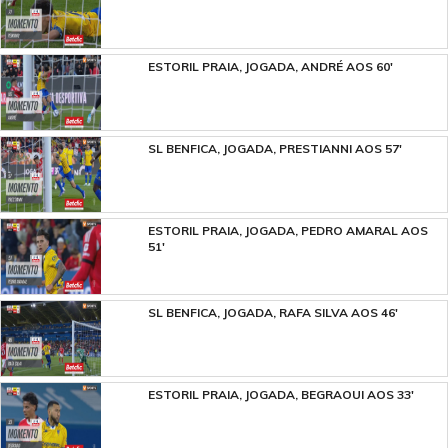
ESTORIL PRAIA, JOGADA, ANDRÉ AOS 60'
SL BENFICA, JOGADA, PRESTIANNI AOS 57'
ESTORIL PRAIA, JOGADA, PEDRO AMARAL AOS
51'
SL BENFICA, JOGADA, RAFA SILVA AOS 46'
ESTORIL PRAIA, JOGADA, BEGRAOUI AOS 33'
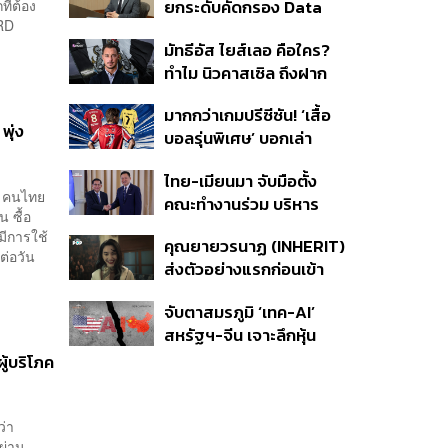
ที่ต้อง
ยกระดับคัดกรอง Data
ยุทธศาสตร์ความยั่งยืน
ARD
Center บีบค่ายเทคจ่ายค่า
มัทธีอัส ไยส์เลอ คือใคร?
ไฟ-น้ำอัตราพิเศษ พร้อม
ทำไม นิวคาสเซิล ถึงฝาก
กางแผนยึดประโยชน์
อนาคตไว้กับเขา
ประเทศเป็นหลัก
มากกว่าเกมปรีซีซัน! ‘เสื้อ
พุ่ง
บอลรุ่นพิเศษ’ บอกเล่า
เอกลักษณ์ของแต่ละเมือง
ไทย-เมียนมา จับมือตั้ง
3 คนไทย
คณะทำงานร่วม บริหาร
 ซื้อ
จัดการคุณภาพน้ำข้าม
มีการใช้
คุณยายวรนาฏ (INHERIT)
พรมแดน ชูเป้าหมายสิ่ง
ต่อวัน
ส่งตัวอย่างแรกก่อนเข้า
แวดล้อมยั่งยืน
ฉาย 19 พ.ย. นี้
จับตาสมรภูมิ ‘เทค-AI’
สหรัฐฯ-จีน เจาะลึกหุ้น
กลุ่มได้-เสียประโยชน์ และ
ู้บริโภค
กลยุทธ์จัดพอร์ตสู้ศึก
Mega Trend 3-5 ปีข้าง
หน้า
ว่า
อผ่าน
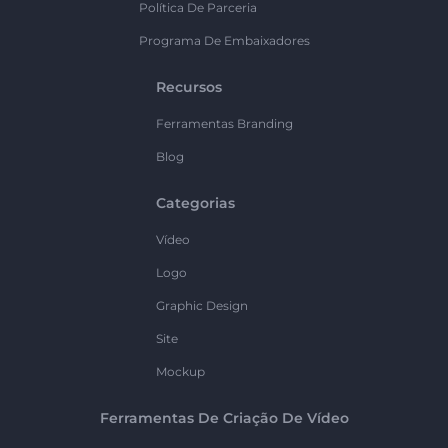
Política De Parceria
Programa De Embaixadores
Recursos
Ferramentas Branding
Blog
Categorias
Vídeo
Logo
Graphic Design
Site
Mockup
Ferramentas De Criação De Vídeo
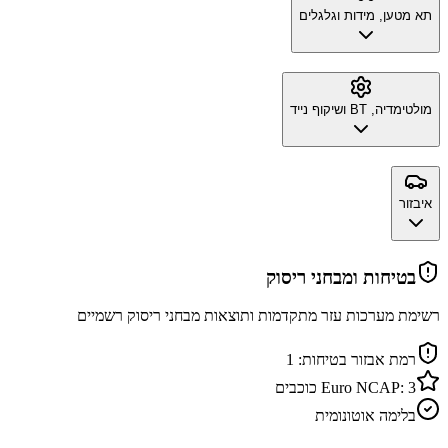
תא מטען, מידות וגלגלים
מולטימדיה, BT ושיקוף נייד
איבזור
בטיחות ומבחני ריסוק
רשימת מערכות עזר מתקדמות ותוצאות מבחני ריסוק רשמיים
רמת אבזור בטיחות:
1
3
Euro NCAP:
כוכבים
בלימה אוטונומית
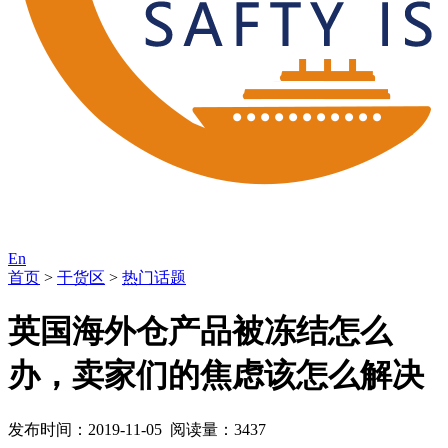
En
首页
>
干货区
>
热门话题
英国海外仓产品被冻结怎么
办，卖家们的焦虑该怎么解决
发布时间：2019-11-05 阅读量：3437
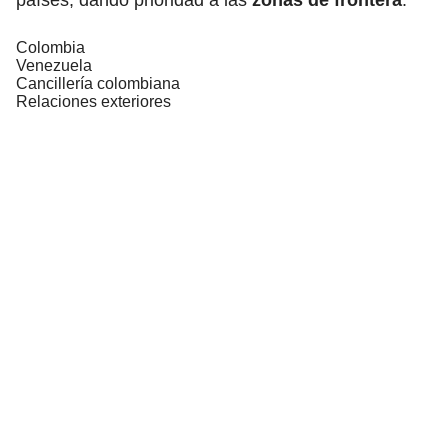
Colombia
Venezuela
Cancillería colombiana
Relaciones exteriores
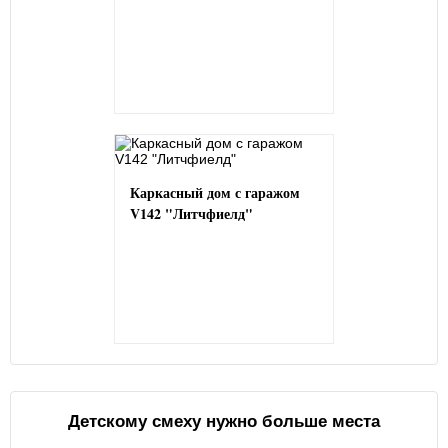
Каркасный дом с гаражом
V142 "Литчфиелд"
Детскому смеху нужно больше места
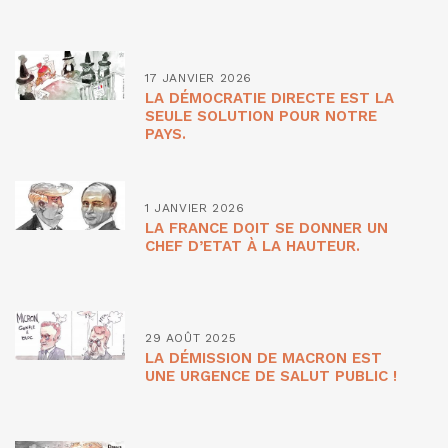
17 JANVIER 2026
LA DÉMOCRATIE DIRECTE EST LA
SEULE SOLUTION POUR NOTRE
PAYS.
1 JANVIER 2026
LA FRANCE DOIT SE DONNER UN
CHEF D’ETAT À LA HAUTEUR.
29 AOÛT 2025
LA DÉMISSION DE MACRON EST
UNE URGENCE DE SALUT PUBLIC !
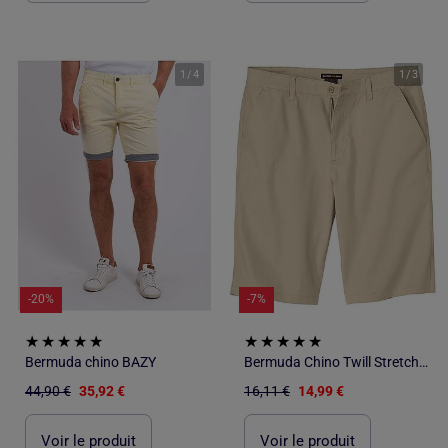
1
/
4
1
/
3
-20%
-7%
Bermuda chino BAZY
Bermuda Chino Twill Stretch - ATLAS FOR MEN
44,90 €
35,92 €
16,11 €
14,99 €
Voir le produit
Voir le produit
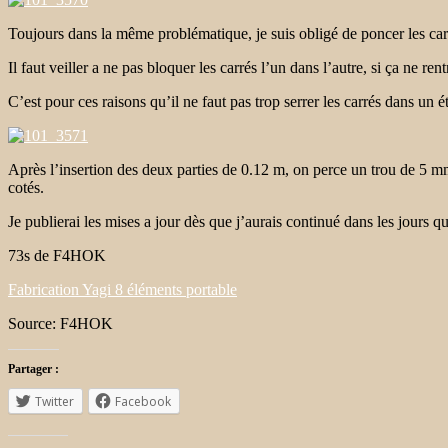
Toujours dans la même problématique, je suis obligé de poncer les car
Il faut veiller a ne pas bloquer les carrés l’un dans l’autre, si ça ne ren
C’est pour ces raisons qu’il ne faut pas trop serrer les carrés dans un é
Après l’insertion des deux parties de 0.12 m, on perce un trou de 5 
cotés.
Je publierai les mises a jour dès que j’aurais continué dans les jours
73s de F4HOK
Fabrication Yagi 8 éléments portable
Source: F4HOK
Partager :
Twitter
Facebook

The task: Work through the records above and count the lines that hold the string "Bermuda". Please give only that figure.

Task response: 2